Heratio Help Center article. Category: Technical / Integration.
Bulk Open Data User Guide
Overview
Bulk Open Data lets anyone download the platform's published records as complete dataset dumps, without scraping pages one at a time. Two endpoints serve the data: /api/v1/dataset.csv returns the published records as CSV, and /api/v1/dataset.jsonld returns them as JSON-LD. The JSON-LD feed is paginated with an ?after cursor, so a client can walk through the whole dataset page by page until there is nothing left to fetch. Only published records are included. Start at /api/v1/dataset.csv or /api/v1/dataset.jsonld.
What it does
This feature publishes the open portion of the catalogue as reusable bulk data:
- It exposes /api/v1/dataset.csv, a CSV dump of the published records suitable for spreadsheets, data tools, and quick analysis.
- It exposes /api/v1/dataset.jsonld, the same published records as JSON-LD linked data for semantic and integration use.
- It paginates the JSON-LD feed using an ?after cursor, so large datasets can be retrieved in successive pages rather than in one oversized response.
- It includes only published records, so the dumps reflect what is already open to the public.
- It gives integrators, researchers, and aggregators a stable, machine-readable way to harvest the open dataset in full.
The aim is open, repeatable access to the published collection as data.
How to use it
- Download the CSV: fetch /api/v1/dataset.csv (for example
https://your-site.example/api/v1/dataset.csv) and open it in a spreadsheet or load it into a data tool. - Fetch the JSON-LD: request /api/v1/dataset.jsonld to receive the first page of published records as linked data.

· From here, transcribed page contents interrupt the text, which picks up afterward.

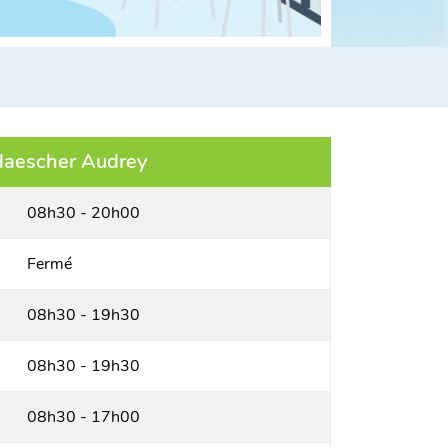
daescher Audrey
08h30 - 20h00
Fermé
08h30 - 19h30
08h30 - 19h30
08h30 - 17h00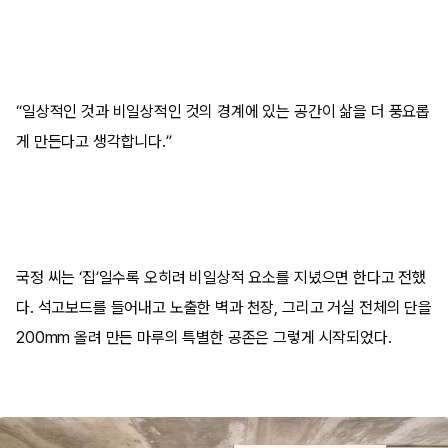
“
일상적인 것과 비일상적인 것의 경계에 있는 공간이 삶을 더 풍요롭
게 만든다고 생각합니다
.”
국정 씨는
‘
집
’
일수록 오히려 비일상적 요소를 지녔으면 한다고 전했
다
.
석고보드를 들어내고 노출한 벽과 천장
,
그리고 거실 전체의 단을
200mm
올려 만든 마루의 특별한 공존은 그렇게 시작되었다
.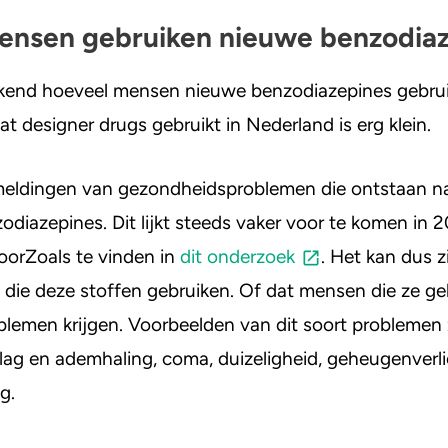
ensen gebruiken nieuwe benzodia
bekend hoeveel mensen nieuwe benzodiazepines gebru
t designer drugs gebruikt in Nederland is erg klein.
l meldingen van gezondheidsproblemen die ontstaan na
diazepines. Dit lijkt steeds vaker voor te komen in 
oorZoals te vinden in
dit onderzoek
. Het kan dus zi
 die deze stoffen gebruiken. Of dat mensen die ze g
lemen krijgen. Voorbeelden van dit soort problemen 
lag en ademhaling, coma, duizeligheid, geheugenverli
g.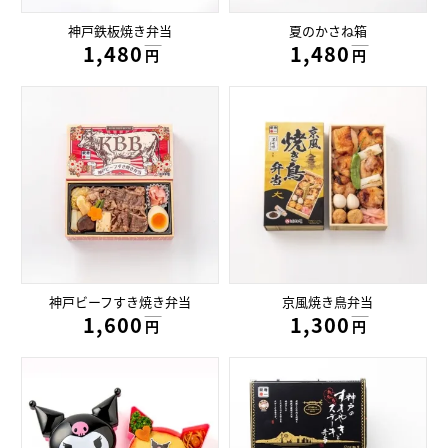
神戸鉄板焼き弁当
夏のかさね箱
1,480円
1,480円
円
円
神戸ビーフすき焼き弁当
京風焼き鳥弁当
1,600円
1,300円
円
円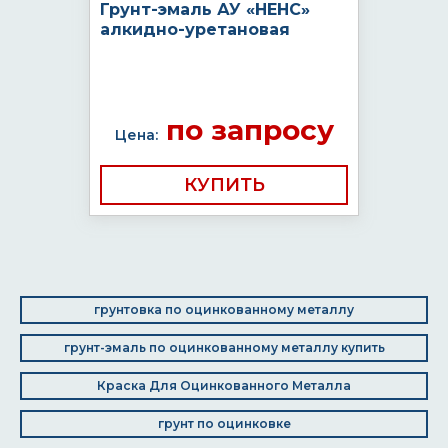
Грунт-эмаль АУ «НЕНС»
алкидно-уретановая
по запросу
Цена:
КУПИТЬ
грунтовка по оцинкованному металлу
грунт-эмаль по оцинкованному металлу купить
Краска Для Оцинкованного Металла
грунт по оцинковке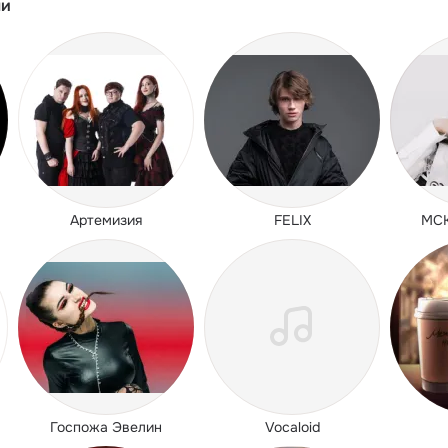
ли
Артемизия
FELIX
MC
Госпожа Эвелин
Vocaloid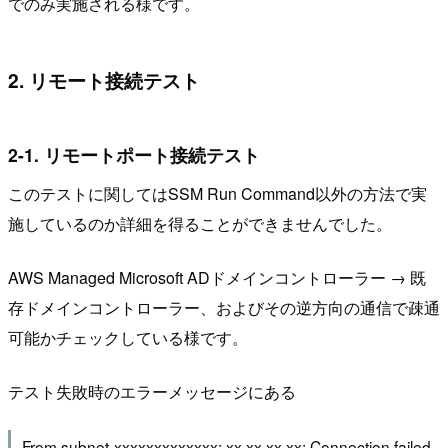
でのみ実施される様です。
2. リモート接続テスト
2-1. リモートポート接続テスト
このテストに関してはSSM Run Command以外の方法で実
施しているのか詳細を得ることができませんでした。
AWS Managed Microsoft ADドメインコントローラー → 既
存ドメインコントローラー、およびその逆方向の通信で疎通
可能かチェックしている様です。
テスト失敗時のエラーメッセージにある
From subnet-xxxxxxxxxxxxx: xx.xx.xx.xx: Connection failed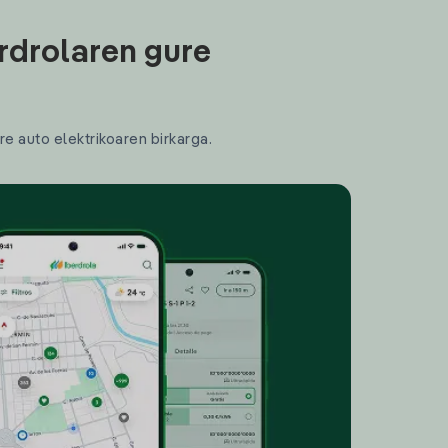
rdrolaren gure
re auto elektrikoaren birkarga.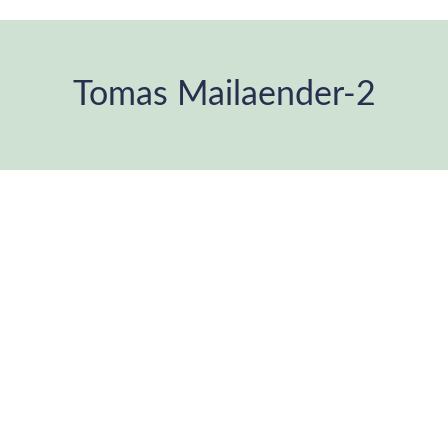
Tomas Mailaender-2
Estás aquí: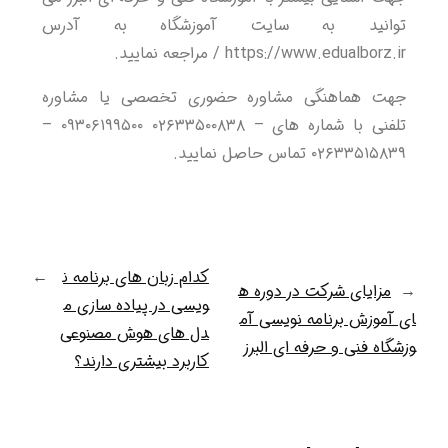
توانید به سایت آموزشگاه به آدرس
https://www.edualborz.ir / مراجعه نمایید.
جهت هماهنگی مشاوره حضوری تخصصی یا مشاوره
تلفنی با شماره های – ۰۲۶۳۳۵۰۰۸۳۸ ۰۹۳۰۶۱۹۹۵۰۰ –
۰۲۶۳۳۵۱۵۸۳۹ تماس حاصل نمایید.
کدام زبان های برنامه ن
→
←
مزایای شرکت در دوره ه
ویسی در پیاده سازی م
ای آموزش برنامه نویسی آم
دل های هوش مصنوعی
وزشگاه فنی و حرفه ای البرز
کاربرد بیشتری دارند؟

- Page through with the cursor: take the ?after value supplied with a JSON-LD page and pass it on the next request (for example
https://your-site.example/api/v1/dataset.jsonld?after=<cursor>) to retrieve the following page. - Repeat the cursor step until a page returns no further records, at which point you have harvested the whole dataset.
- Re-run the harvest later to pick up newly published records.
Good to know
- The dumps contain published records only - anything embargoed, restricted, or in draft is excluded by design, so the open data stays open.
- Use the CSV for human-friendly, tabular work and the JSON-LD for linked-data, integration, and interoperability work; they cover the same published records in different shapes.
- Always follow the ?after cursor on the JSON-LD feed rather than guessing page numbers - the cursor is the reliable way to traverse the full set without gaps or duplicates.
- Because the feeds reflect what is currently published, repeating a harvest is the correct way to stay in sync as the collection grows.
- Treat these endpoints as a bulk-harvest surface; for targeted lookups of individual records, use the platform's record-level API instead.